I tried alternative solutions with braids, with g-whips and even with g-braids. If an elimination by a g-whip or a braid or a g-braid had led to a solution with related rating 6 instead of 7, I might have said it was the nicest step. g-whips and braids do appear in the solutions, but the ratings remain 7.
Another type of nicest step would've been a large Subset (or another pattern) that lowers the W rating, but there's none.
One other way there might have been a nicest step is if a different resolution path with whips had had a single whip[7] (or say two)
and all the rest would have been easier. But Robert failed to find one and I didn't try.

Most of the puzzles one encounters in reality require only very few eliminations (other than SSTS). It's easier to find one or two key steps.
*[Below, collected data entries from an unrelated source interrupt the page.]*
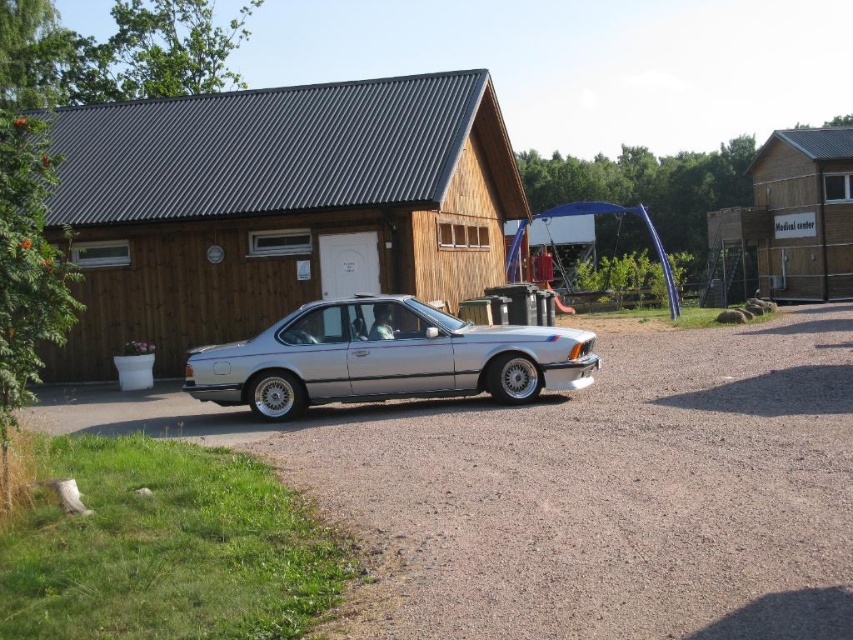 Which is in front, point (361, 508) or point (486, 336)?

Point (361, 508) is more forward.

This screenshot has width=853, height=640. What do you see at coordinates (608, 493) in the screenshot?
I see `silver metallic gravel at center` at bounding box center [608, 493].

I want to click on silver metallic gravel at center, so click(x=608, y=493). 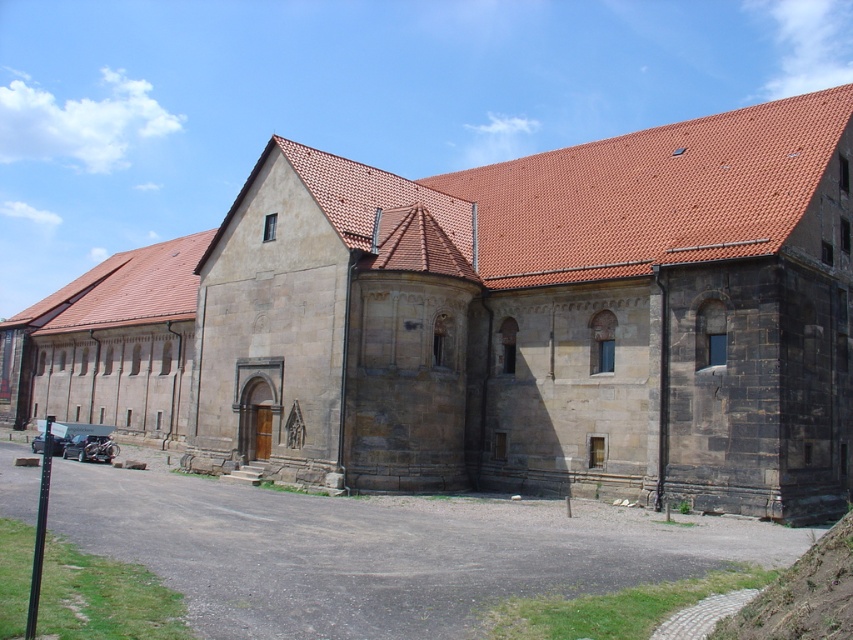 Can you confirm if stone chapel at center is positioned to the right of green grassy hill at lower right?

No, stone chapel at center is not to the right of green grassy hill at lower right.

Does point (631, 275) come closer to viewer compared to point (805, 595)?

No.

Identify the location of stone chapel at center. This screenshot has height=640, width=853. (494, 323).

Locate an element on the screen. The width and height of the screenshot is (853, 640). stone chapel at center is located at coordinates (494, 323). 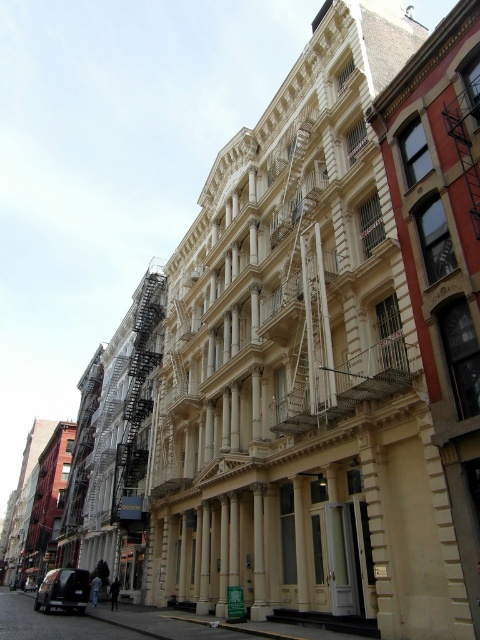 You are a delivery person trying to park your shiny black car at lower left near the black metal fire escape at left. Can you park your car there without hitting the fire escape?

The black metal fire escape at left is thinner than the shiny black car at lower left, so there might not be enough space to park the car there without hitting the fire escape.

You are a delivery driver who needs to park your car 100 feet away from the black metal fire escape at left. You currently have a shiny black car at lower left. Can you park your car in its current position?

The black metal fire escape at left is 99.91 feet from the shiny black car at lower left. Since the required distance is 100 feet and the current distance is slightly less, you cannot park the shiny black car at lower left in its current position as it is too close to the fire escape.

Looking at this image, you are a delivery driver who needs to park your shiny black car at lower left as close as possible to the building entrance without blocking the black metal fire escape at left. Can you park your car there?

The black metal fire escape at left is located above the shiny black car at lower left, which means the car is parked directly underneath it. Since the fire escape is above, parking there would not block the fire escape pathway. Therefore, you can park your shiny black car at lower left close to the building entrance without obstructing the black metal fire escape at left. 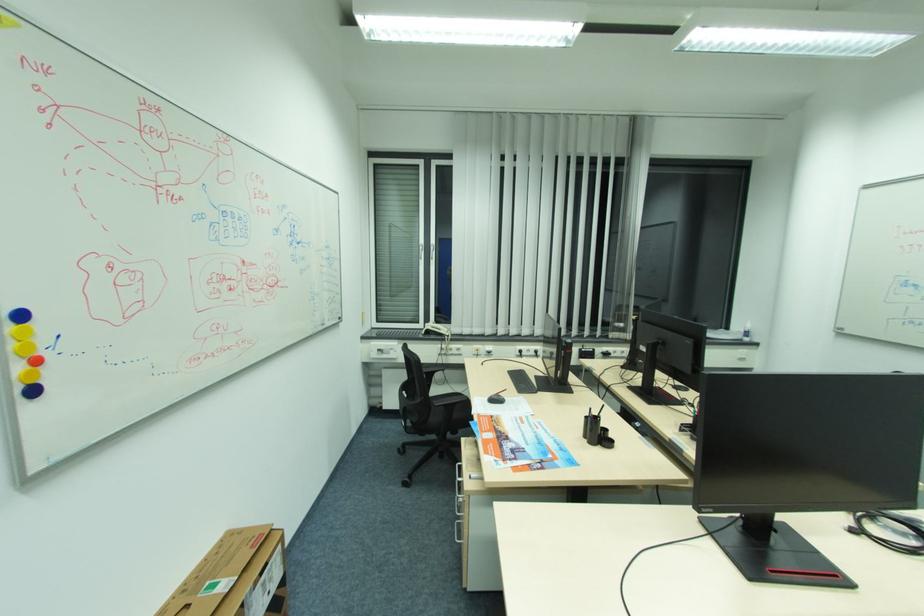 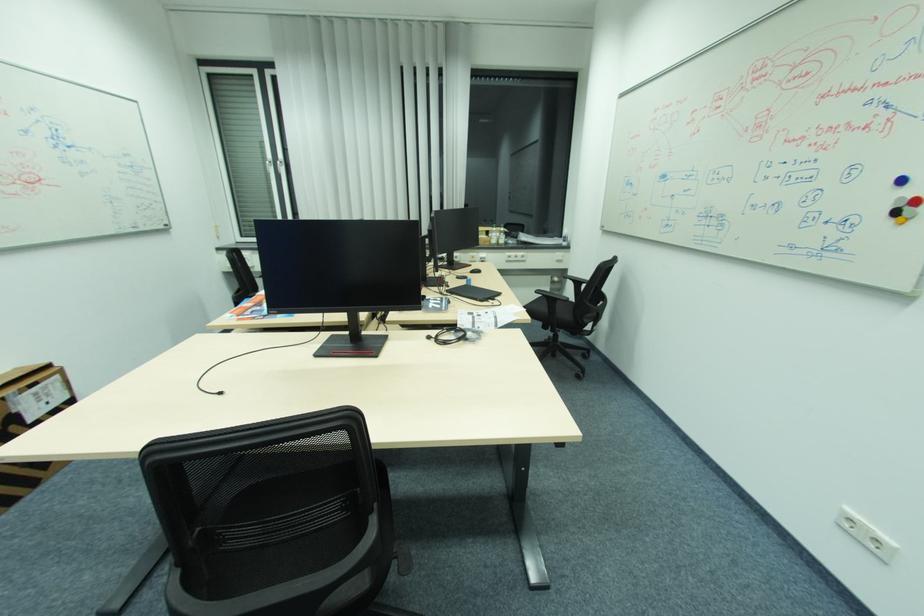 Which direction would the cameraman need to move to produce the second image?

The cameraman moved toward right, backward. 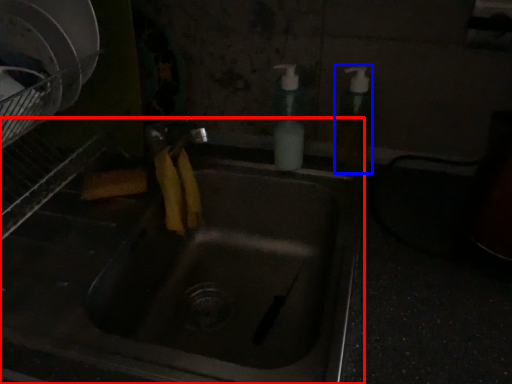 Question: Which point is further to the camera, sink (highlighted by a red box) or soap dispenser (highlighted by a blue box)?

Choices:
 (A) sink
 (B) soap dispenser

Answer: (B) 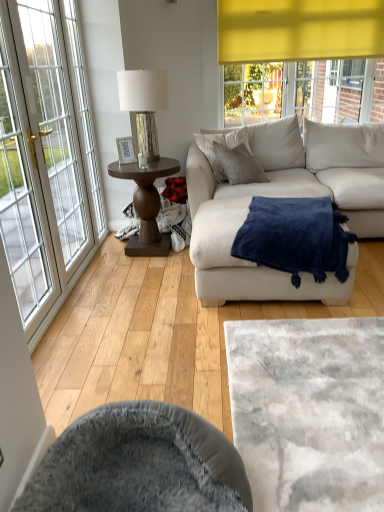 Locate an element on the screen. This screenshot has width=384, height=512. vacant area that lies between velvet grey swivel chair at lower center and velvety gray cat bed at lower center is located at coordinates (181, 373). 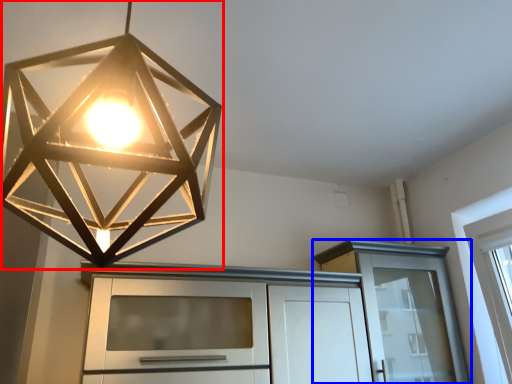 Question: Which point is closer to the camera, lamp (highlighted by a red box) or cabinetry (highlighted by a blue box)?

Choices:
 (A) lamp
 (B) cabinetry

Answer: (A) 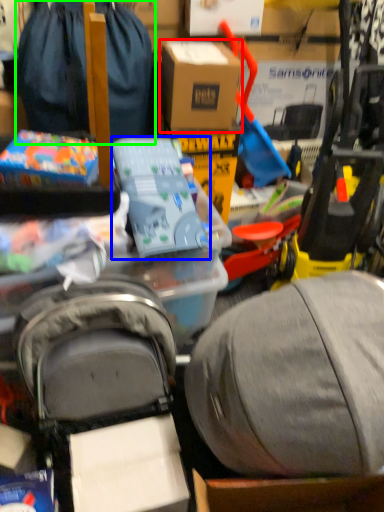 Question: Based on their relative distances, which object is farther from box (highlighted by a red box)? Choose from toy (highlighted by a blue box) and luggage and bags (highlighted by a green box).

Choices:
 (A) toy
 (B) luggage and bags

Answer: (A) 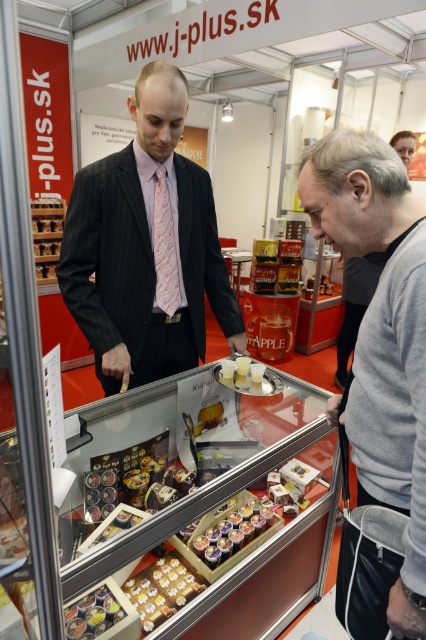 Question: Is gray cotton sweater at lower right bigger than metallic silver tray at lower left?

Choices:
 (A) no
 (B) yes

Answer: (B)

Question: Can you confirm if gray cotton sweater at lower right is smaller than shiny chocolate bar at center?

Choices:
 (A) yes
 (B) no

Answer: (B)

Question: Considering the real-world distances, which object is closest to the dark pinstripe suit at center?

Choices:
 (A) shiny chocolate bar at center
 (B) smooth skin face at upper right

Answer: (A)

Question: From the image, what is the correct spatial relationship of shiny metallic canisters at center in relation to pink striped tie at center?

Choices:
 (A) left
 (B) right

Answer: (B)

Question: Estimate the real-world distances between objects in this image. Which object is closer to the shiny chocolate bar at center?

Choices:
 (A) shiny metallic canisters at center
 (B) pink striped tie at center
 (C) smooth skin face at upper right
 (D) metallic silver tray at lower left

Answer: (A)

Question: Among these objects, which one is nearest to the camera?

Choices:
 (A) shiny chocolate bar at center
 (B) smooth skin face at upper right

Answer: (A) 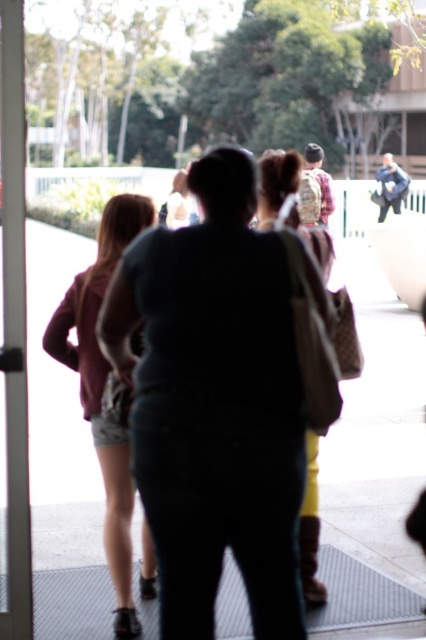 Question: Estimate the real-world distances between objects in this image. Which object is farther from the white glossy door at left?

Choices:
 (A) dark blue jeans at center
 (B) denim shorts at left

Answer: (A)

Question: Is the position of dark blue jeans at center less distant than that of white glossy door at left?

Choices:
 (A) no
 (B) yes

Answer: (B)

Question: Which object is the closest to the matte beige backpack at center?

Choices:
 (A) dark blue jeans at center
 (B) denim shorts at left
 (C) white glossy door at left

Answer: (B)

Question: Observing the image, what is the correct spatial positioning of dark blue jeans at center in reference to matte beige backpack at center?

Choices:
 (A) below
 (B) above

Answer: (A)

Question: Estimate the real-world distances between objects in this image. Which object is closer to the dark blue jeans at center?

Choices:
 (A) white glossy door at left
 (B) matte beige backpack at center

Answer: (A)

Question: Does dark blue jeans at center appear under matte beige backpack at center?

Choices:
 (A) no
 (B) yes

Answer: (B) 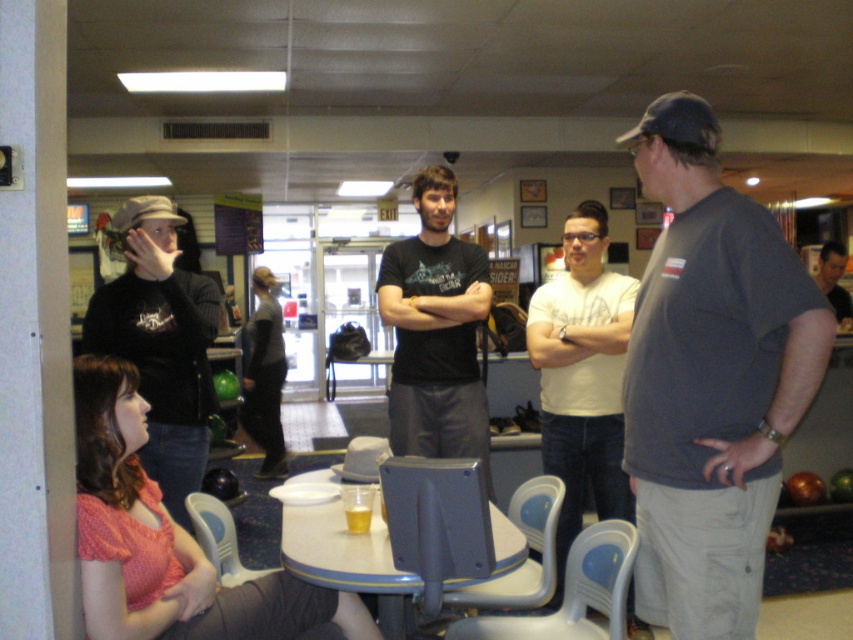 Is matte black shirt at left positioned before matte black shirt at center?

Yes.

I want to click on matte black shirt at left, so click(x=161, y=342).

This screenshot has height=640, width=853. Describe the element at coordinates (161, 342) in the screenshot. I see `matte black shirt at left` at that location.

Where is `matte black shirt at left`? This screenshot has height=640, width=853. matte black shirt at left is located at coordinates (161, 342).

Does dark gray sweater at center come in front of gray fabric chair at center?

No, it is not.

Image resolution: width=853 pixels, height=640 pixels. I want to click on dark gray sweater at center, so click(x=264, y=374).

Is point (267, 412) positioned after point (347, 460)?

Yes, it is.

Find the location of a particular element. This screenshot has height=640, width=853. dark gray sweater at center is located at coordinates (264, 374).

Between point (155, 204) and point (213, 557), which one is positioned behind?

Positioned behind is point (155, 204).

Is point (113, 324) closer to viewer compared to point (207, 499)?

Yes.

Where is `matte black shirt at left`? matte black shirt at left is located at coordinates (161, 342). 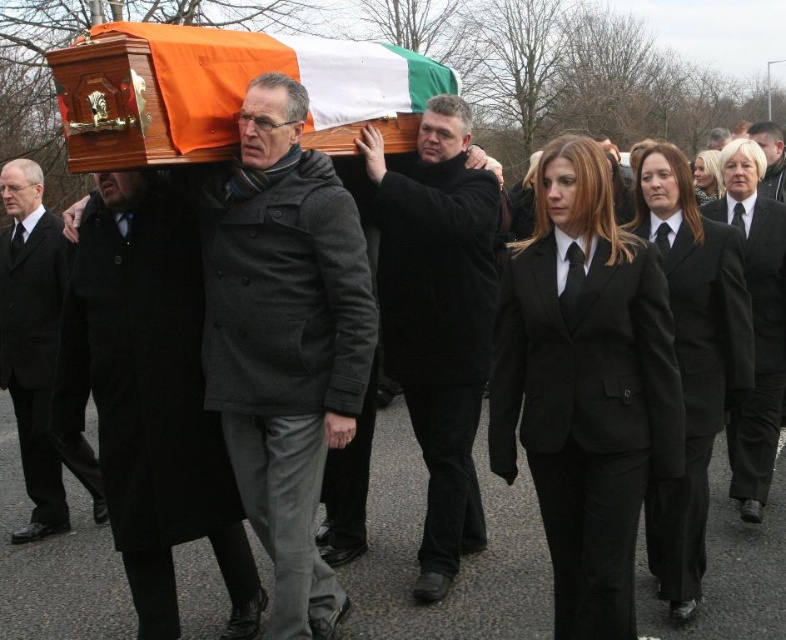 You are standing at the origin point in the image and want to find the black wool coat at center. In which direction should you look to locate it?

The black wool coat at center is located at point 0.633 on the x axis and 0.193 on the y axis, so you should look to the right and slightly downward from the origin point.

You are a photographer trying to capture the funeral procession. You notice the black wool coat at center and the black wool suit at left. Which one appears smaller in the photo?

The black wool coat at center appears smaller because it occupies less space than the black wool suit at left. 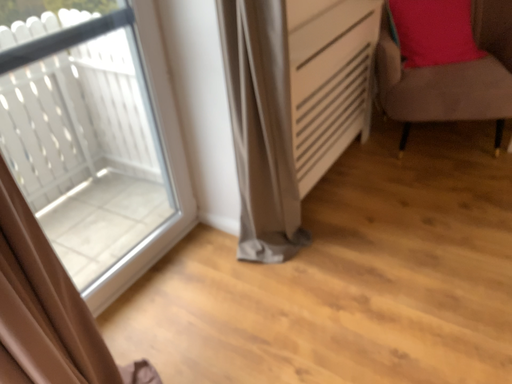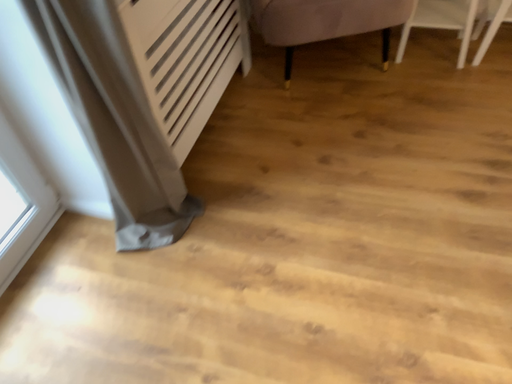 Question: How did the camera likely rotate when shooting the video?

Choices:
 (A) rotated left
 (B) rotated right

Answer: (B) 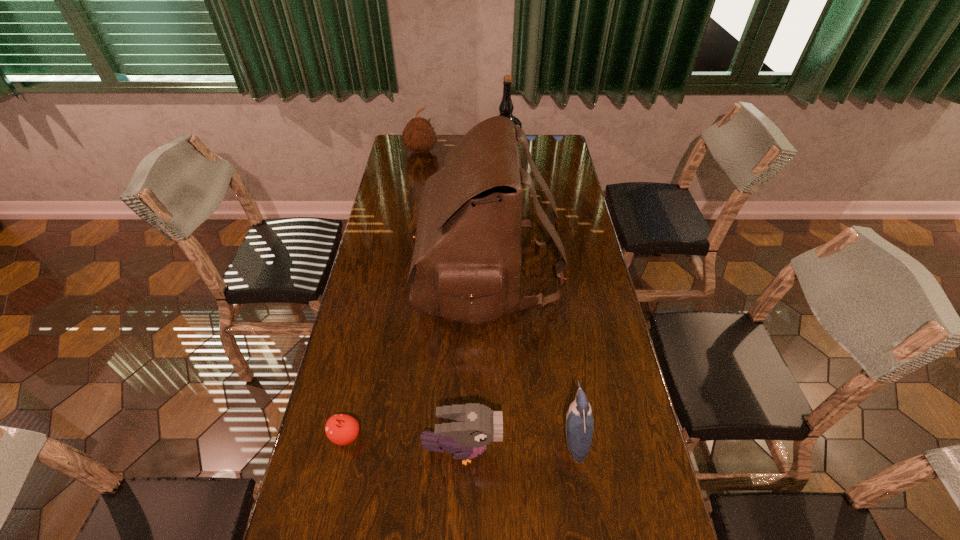 Where is `free space located 0.400m on the front of the wine bottle`? The width and height of the screenshot is (960, 540). free space located 0.400m on the front of the wine bottle is located at coordinates (509, 232).

Identify the location of vacant area situated 0.380m on the surface of the third tallest object. Image resolution: width=960 pixels, height=540 pixels. (410, 213).

Find the location of `vacant space located 0.080m at the beak of the left bird`. vacant space located 0.080m at the beak of the left bird is located at coordinates (533, 450).

Where is `free space located 0.330m at the tip of the right bird's beak`? The image size is (960, 540). free space located 0.330m at the tip of the right bird's beak is located at coordinates (430, 437).

You are a GUI agent. You are given a task and a screenshot of the screen. Output one action in this format:
    pyautogui.click(x=<x>, y=<y>)
    Task: Click on the free space located at the tip of the right bird's beak
    Image resolution: width=960 pixels, height=540 pixels.
    Given the screenshot: What is the action you would take?
    pyautogui.click(x=486, y=437)

The image size is (960, 540). Identify the location of free space located at the tip of the right bird's beak. (446, 437).

The height and width of the screenshot is (540, 960). I want to click on vacant space located 0.230m on the right of the apple, so click(453, 436).

Where is `wine bottle positioned at the far edge`? This screenshot has height=540, width=960. wine bottle positioned at the far edge is located at coordinates (506, 107).

You are a GUI agent. You are given a task and a screenshot of the screen. Output one action in this format:
    pyautogui.click(x=<x>, y=<y>)
    Task: Click on the coconut that is at the far edge
    The image size is (960, 540).
    Given the screenshot: What is the action you would take?
    pyautogui.click(x=419, y=136)

The width and height of the screenshot is (960, 540). I want to click on coconut located in the left edge section of the desktop, so click(x=419, y=136). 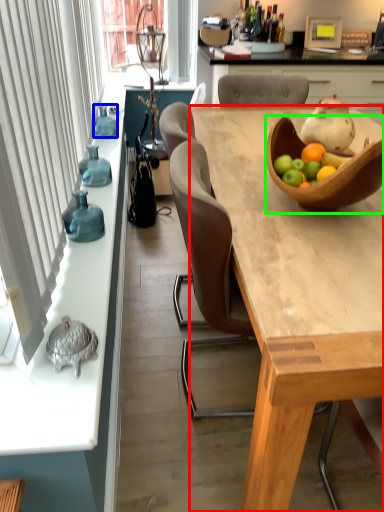 Question: Estimate the real-world distances between objects in this image. Which object is farther from desk (highlighted by a red box), bottle (highlighted by a blue box) or tableware (highlighted by a green box)?

Choices:
 (A) bottle
 (B) tableware

Answer: (A) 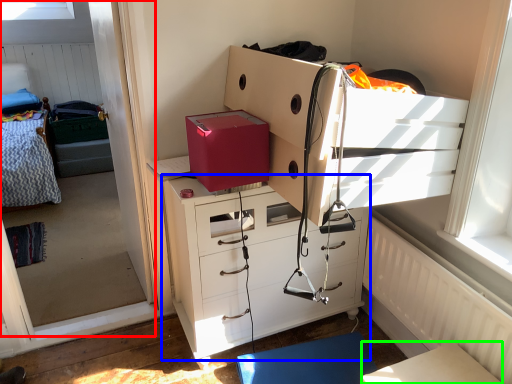 Question: Considering the real-world distances, which object is farthest from window screen (highlighted by a red box)? chest of drawers (highlighted by a blue box) or table (highlighted by a green box)?

Choices:
 (A) chest of drawers
 (B) table

Answer: (B) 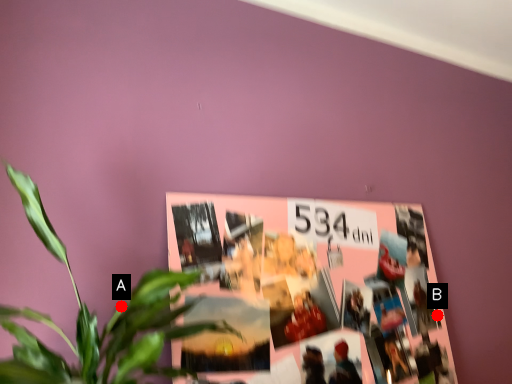 Question: Two points are circled on the image, labeled by A and B beside each circle. Which point is closer to the camera?

Choices:
 (A) A is closer
 (B) B is closer

Answer: (A) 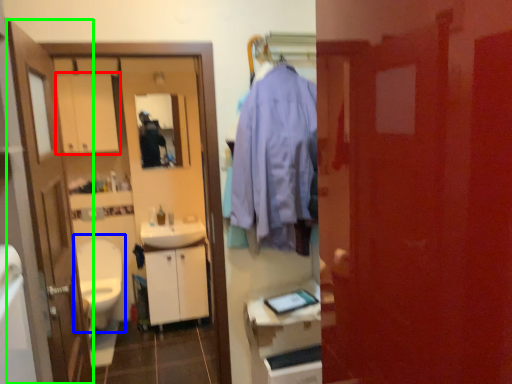 Question: Which object is positioned farthest from medicine cabinet (highlighted by a red box)? Select from toilet (highlighted by a blue box) and door (highlighted by a green box).

Choices:
 (A) toilet
 (B) door

Answer: (B)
Now, if you look at most of the puzzles proposed in this section of the forum in the past years, they are totally uninteresting for an opposed reason: they can be solved by bivalue-chains of length 3 or 4 (rarely more). People spend much time trying to find one-step solutions (I have no objection if they have fun with this - but the result is artificially complicated patterns). Compared to such puzzles, the more difficult recent ones are more interesting, because they require a little more neuron firings, but this is only relative.

Finding interesting puzzles for a human player is hard. This is one thing I've never been involved in and I don't have much to say about it. I would say a good criterion is, it requires using a variety of different patterns, though I would exclude artificial pattern combinations.

Let me ask you the same question: did you find any interesting step in this puzzle?